Data excerpts:
........

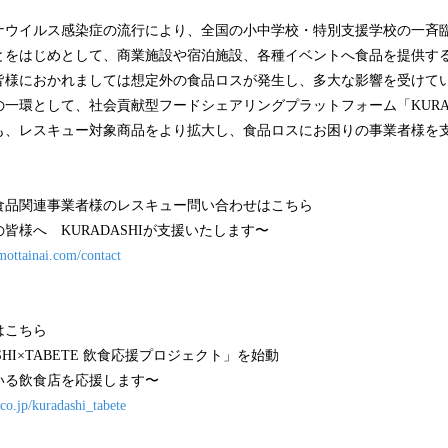
ナウイルス感染症の流行により、全国の小中学校・特別支援学校の一斉
とをはじめとして、商業施設や宿泊施設、各種イベントへ食品を提供す
皆様におかれましては想定外の食品ロスが発生し、多大な影響を受けて
一環として、社会貢献型フードシェアリングプラットフォーム「KURAD
も、レスキュー対象商品をより拡大し、食品ロスにお困りの事業者様を
食品関連事業者様のレスキュー問い合わせはこちら
皆様へ KURADASHIが支援いたします〜
mottainai.com/contact
はこちら
SHI×TABETE 飲食応援プロジェクト」を始動
いる飲食店を応援します〜
.co.jp/kuradashi_tabete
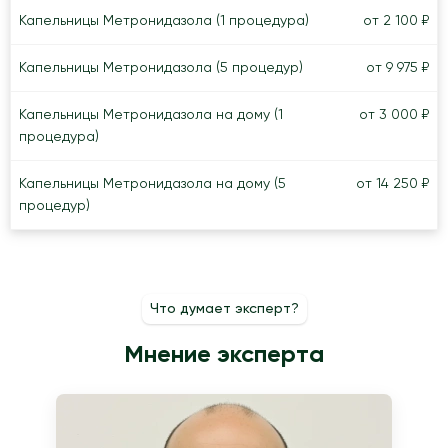
Капельницы Метронидазола (1 процедура)
от 2 100 ₽
Капельницы Метронидазола (5 процедур)
от 9 975 ₽
Капельницы Метронидазола на дому (1
от 3 000 ₽
процедура)
Капельницы Метронидазола на дому (5
от 14 250 ₽
процедур)
Что думает эксперт?
Мнение эксперта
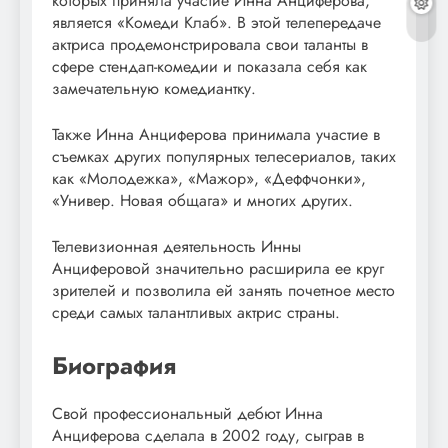
которых приняла участие Инна Анциферова,
является «Комеди Клаб». В этой телепередаче
актриса продемонстрировала свои таланты в
сфере стендап-комедии и показала себя как
замечательную комедиантку.
Также Инна Анциферова принимала участие в
съемках других популярных телесериалов, таких
как «Молодежка», «Мажор», «Деффчонки»,
«Универ. Новая общага» и многих других.
Телевизионная деятельность Инны
Анциферовой значительно расширила ее круг
зрителей и позволила ей занять почетное место
среди самых талантливых актрис страны.
Биография
Свой профессиональный дебют Инна
Анциферова сделала в 2002 году, сыграв в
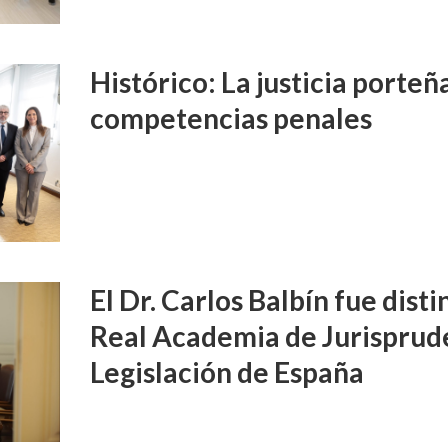
Histórico: La justicia porte
competencias penales
El Dr. Carlos Balbín fue disti
Real Academia de Jurisprud
Legislación de España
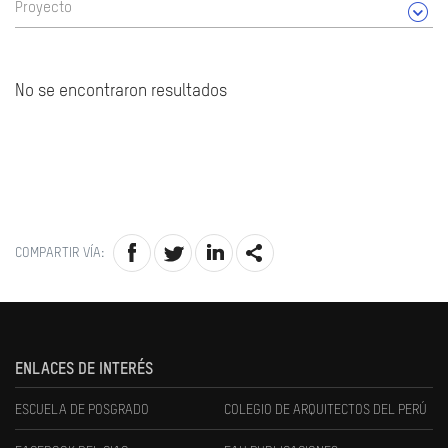
Proyecto
No se encontraron resultados
COMPARTIR VÍA:
ENLACES DE INTERÉS
ESCUELA DE POSGRADO
COLEGIO DE ARQUITECTOS DEL PERÚ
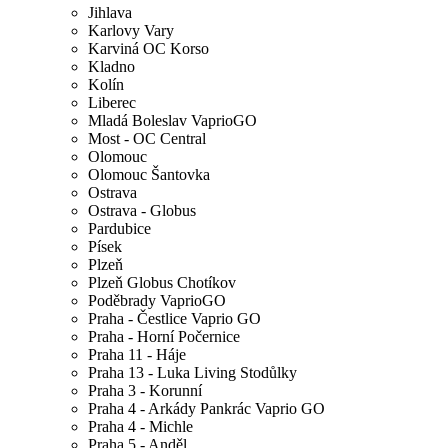
Jihlava
Karlovy Vary
Karviná OC Korso
Kladno
Kolín
Liberec
Mladá Boleslav VaprioGO
Most - OC Central
Olomouc
Olomouc Šantovka
Ostrava
Ostrava - Globus
Pardubice
Písek
Plzeň
Plzeň Globus Chotíkov
Poděbrady VaprioGO
Praha - Čestlice Vaprio GO
Praha - Horní Počernice
Praha 11 - Háje
Praha 13 - Luka Living Stodůlky
Praha 3 - Korunní
Praha 4 - Arkády Pankrác Vaprio GO
Praha 4 - Michle
Praha 5 - Anděl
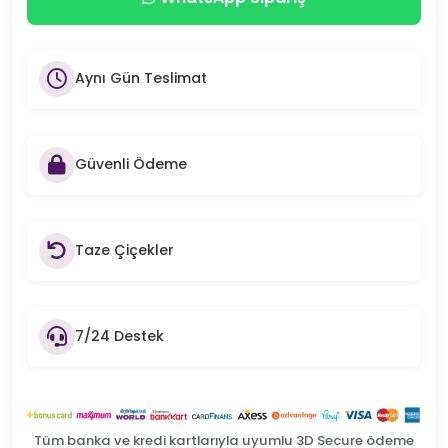
Aynı Gün Teslimat
Güvenli Ödeme
Taze Çiçekler
7/24 Destek
Tüm banka ve kredi kartlarıyla uyumlu 3D Secure ödeme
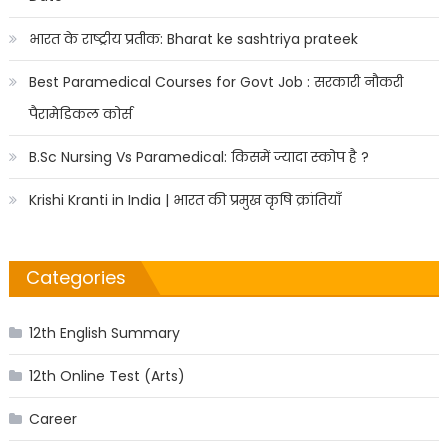
भारत के राष्ट्रीय प्रतीक: Bharat ke sashtriya prateek
Best Paramedical Courses for Govt Job : सरकारी नौकरी
पैरामेडिकल कोर्स
B.Sc Nursing Vs Paramedical: किसमें ज्यादा स्कोप है ?
Krishi Kranti in India | भारत की प्रमुख कृषि क्रांतियाँ
Categories
12th English Summary
12th Online Test (Arts)
Career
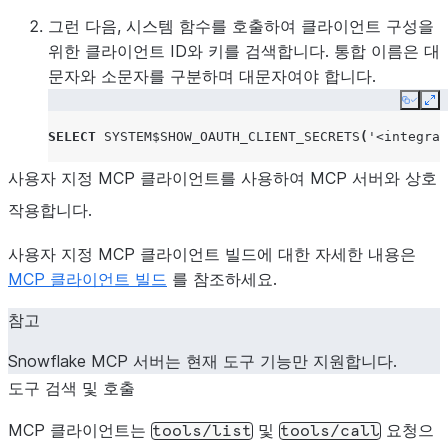
그런 다음, 시스템 함수를 호출하여 클라이언트 구성을
위한 클라이언트 ID와 키를 검색합니다. 통합 이름은 대
문자와 소문자를 구분하며 대문자여야 합니다.
Copy
Ex
SELECT
SYSTEM$SHOW_OAUTH_CLIENT_SECRETS
(
'<integrat
사용자 지정 MCP 클라이언트를 사용하여 MCP 서버와 상호
작용합니다.
사용자 지정 MCP 클라이언트 빌드에 대한 자세한 내용은
MCP 클라이언트 빌드
를 참조하세요.
참고
Snowflake MCP 서버는 현재 도구 기능만 지원합니다.
도구 검색 및 호출
MCP 클라이언트는
및
요청으
tools/list
tools/call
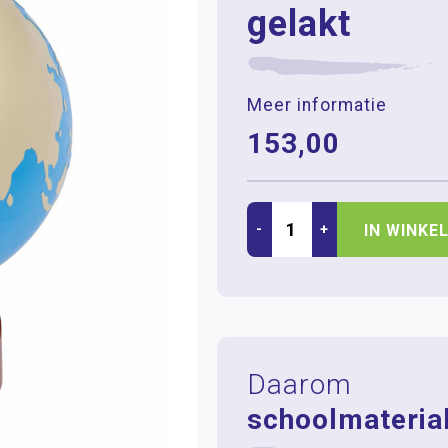
gelakt
Meer informatie
153,00
-
+
IN WINKE
Daarom
schoolmaterial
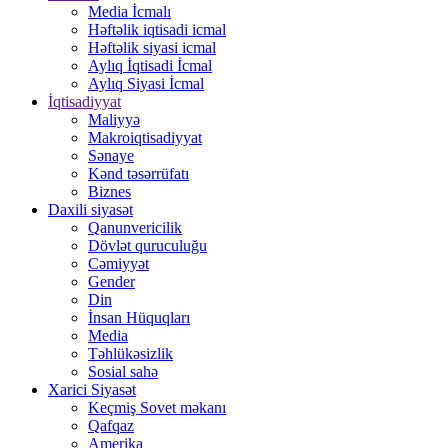
Media İcmalı
Həftəlik iqtisadi icmal
Həftəlik siyasi icmal
Aylıq İqtisadi İcmal
Aylıq Siyasi İcmal
İqtisadiyyat
Maliyyə
Makroiqtisadiyyat
Sənaye
Kənd təsərrüfatı
Biznes
Daxili siyasət
Qanunvericilik
Dövlət quruculuğu
Cəmiyyət
Gender
Din
İnsan Hüquqları
Media
Təhlükəsizlik
Sosial sahə
Xarici Siyasət
Keçmiş Sovet məkanı
Qafqaz
Amerika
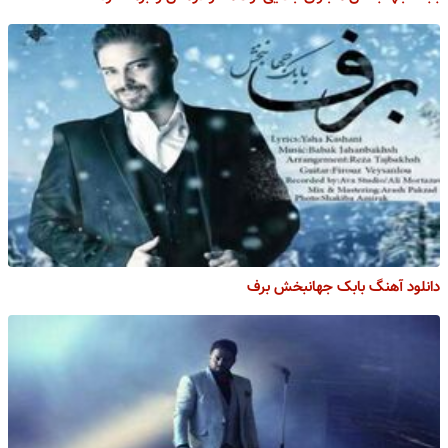
دانلود آهنگ بابک جهانبخش برف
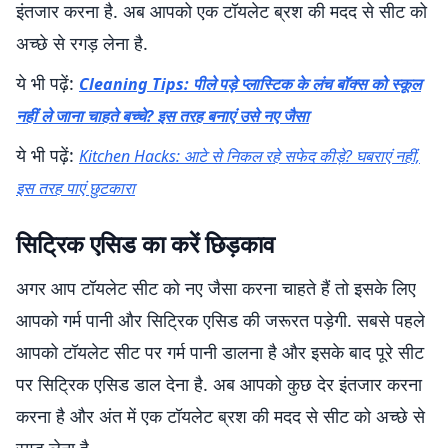
इंतजार करना है. अब आपको एक टॉयलेट ब्रश की मदद से सीट को
अच्छे से रगड़ लेना है.
ये भी पढ़ें:
Cleaning Tips: पीले पड़े प्लास्टिक के लंच बॉक्स को स्कूल
नहीं ले जाना चाहते बच्चे? इस तरह बनाएं उसे नए जैसा
ये भी पढ़ें:
Kitchen Hacks: आटे से निकल रहे सफेद कीड़े? घबराएं नहीं,
इस तरह पाएं छुटकारा
सिट्रिक एसिड का करें छिड़काव
अगर आप टॉयलेट सीट को नए जैसा करना चाहते हैं तो इसके लिए
आपको गर्म पानी और सिट्रिक एसिड की जरूरत पड़ेगी. सबसे पहले
आपको टॉयलेट सीट पर गर्म पानी डालना है और इसके बाद पूरे सीट
पर सिट्रिक एसिड डाल देना है. अब आपको कुछ देर इंतजार करना
करना है और अंत में एक टॉयलेट ब्रश की मदद से सीट को अच्छे से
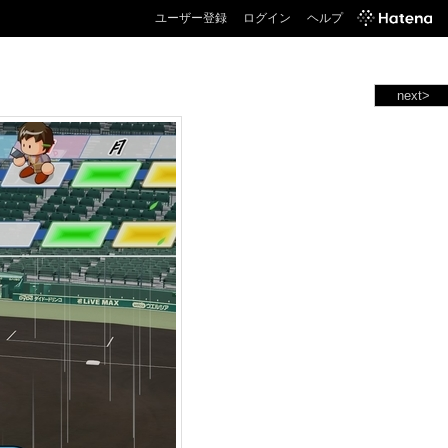
ユーザー登録
ログイン
ヘルプ
next>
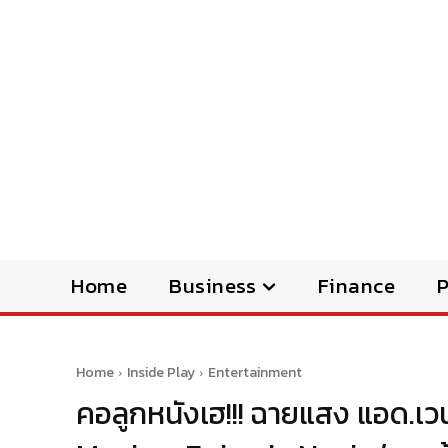
Home
Business
Finance
Home
Inside Play
Entertainment
คอลูกหนังเฮ!!! ฉายแสง แอด.เวน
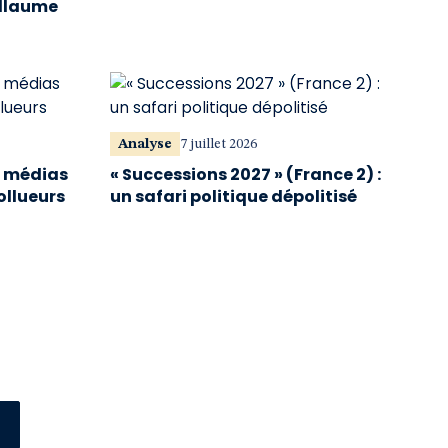
illaume
Analyse
7 juillet 2026
s médias
« Successions 2027 » (France 2) :
ollueurs
un safari politique dépolitisé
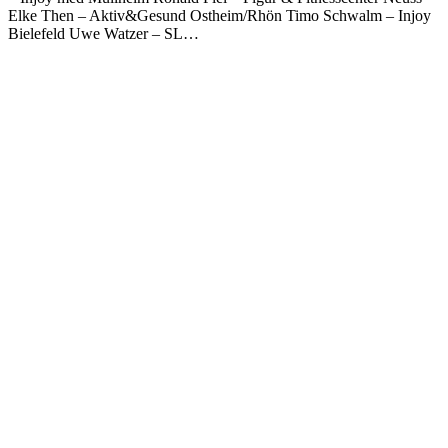
Elke Then – Aktiv&Gesund Ostheim/Rhön Timo Schwalm – Injoy
Bielefeld Uwe Watzer – SL…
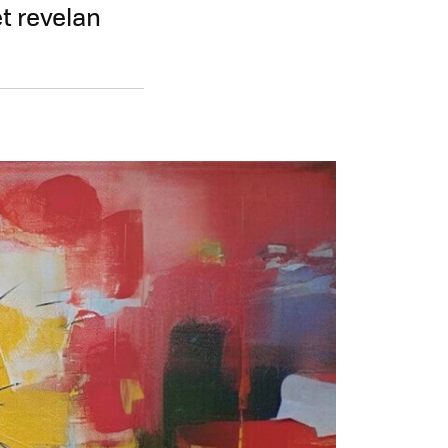
et revelan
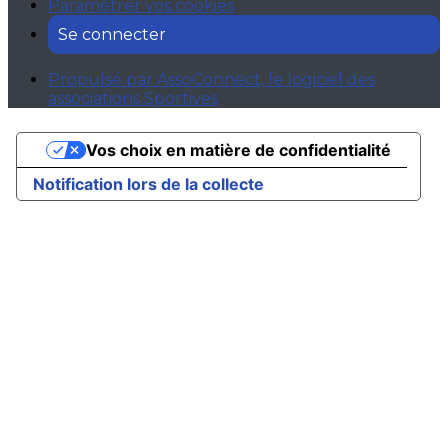
Paramétrer vos cookies
Se connecter
Propulsé par AssoConnect, le logiciel des
associations Sportives
Vos choix en matière de confidentialité
Notification lors de la collecte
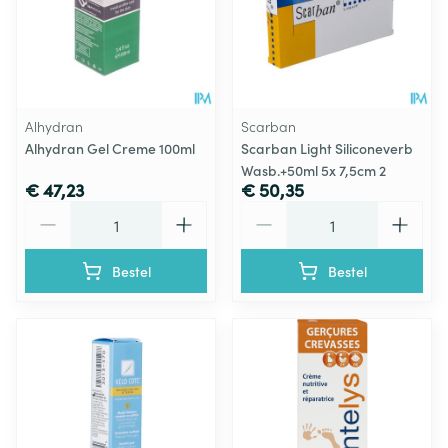
Alhydran
Scarban
Alhydran Gel Creme 100ml
Scarban Light Siliconeverb
Wasb.+50ml 5x 7,5cm 2
€ 47,23
€ 50,35
Aantal
Aantal
Bestel
Bestel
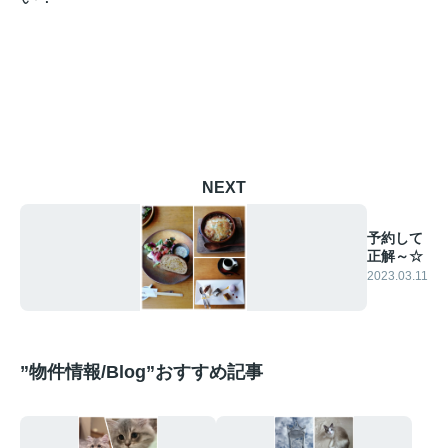
NEXT
予約して
正解～☆
2023.03.11
”物件情報/Blog”おすすめ記事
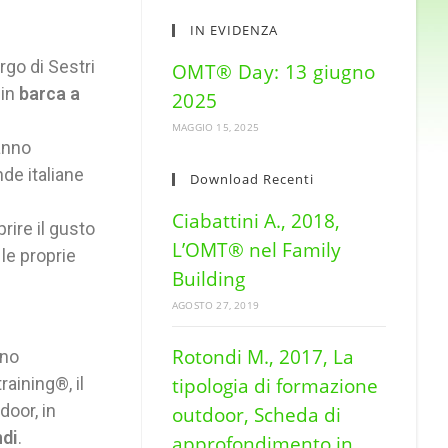
IN EVIDENZA
rgo di Sestri
OMT® Day: 13 giugno
 in
barca a
2025
MAGGIO 15, 2025
anno
de italiane
Download Recenti
Ciabattini A., 2018,
rire il gusto
L’OMT® nel Family
 le proprie
Building
AGOSTO 27, 2019
Rotondi M., 2017, La
nno
aining®, il
tipologia di formazione
oor, in
outdoor, Scheda di
di
.
approfondimento in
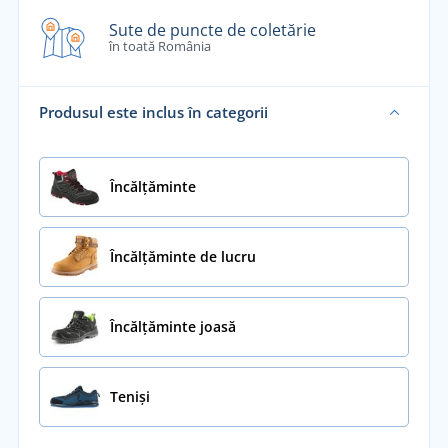
Sute de puncte de coletărie
în toată România
Produsul este inclus în categorii
Încălţăminte
Încălțăminte de lucru
Încălțăminte joasă
Teniși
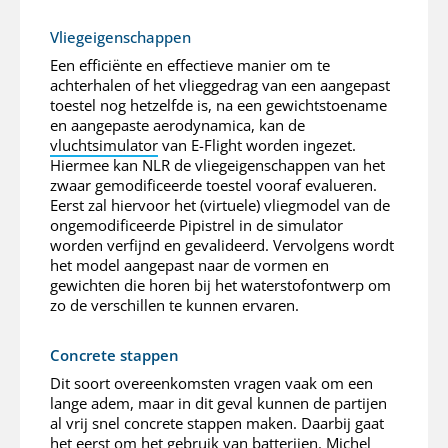
Vliegeigenschappen
Een efficiënte en effectieve manier om te
achterhalen of het vlieggedrag van een aangepast
toestel nog hetzelfde is, na een gewichtstoename
en aangepaste aerodynamica, kan de
vluchtsimulator
van E-Flight worden ingezet.
Hiermee kan NLR de vliegeigenschappen van het
zwaar gemodificeerde toestel vooraf evalueren.
Eerst zal hiervoor het (virtuele) vliegmodel van de
ongemodificeerde Pipistrel in de simulator
worden verfijnd en gevalideerd. Vervolgens wordt
het model aangepast naar de vormen en
gewichten die horen bij het waterstofontwerp om
zo de verschillen te kunnen ervaren.
Concrete stappen
Dit soort overeenkomsten vragen vaak om een
lange adem, maar in dit geval kunnen de partijen
al vrij snel concrete stappen maken. Daarbij gaat
het eerst om het gebruik van batterijen. Michel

........

» **Problem details**:
Where the word "процедура" occurs in a line of the records, copy that line.

» **Result below**:
Капельницы Метронидазола (1 процедура)
процедура)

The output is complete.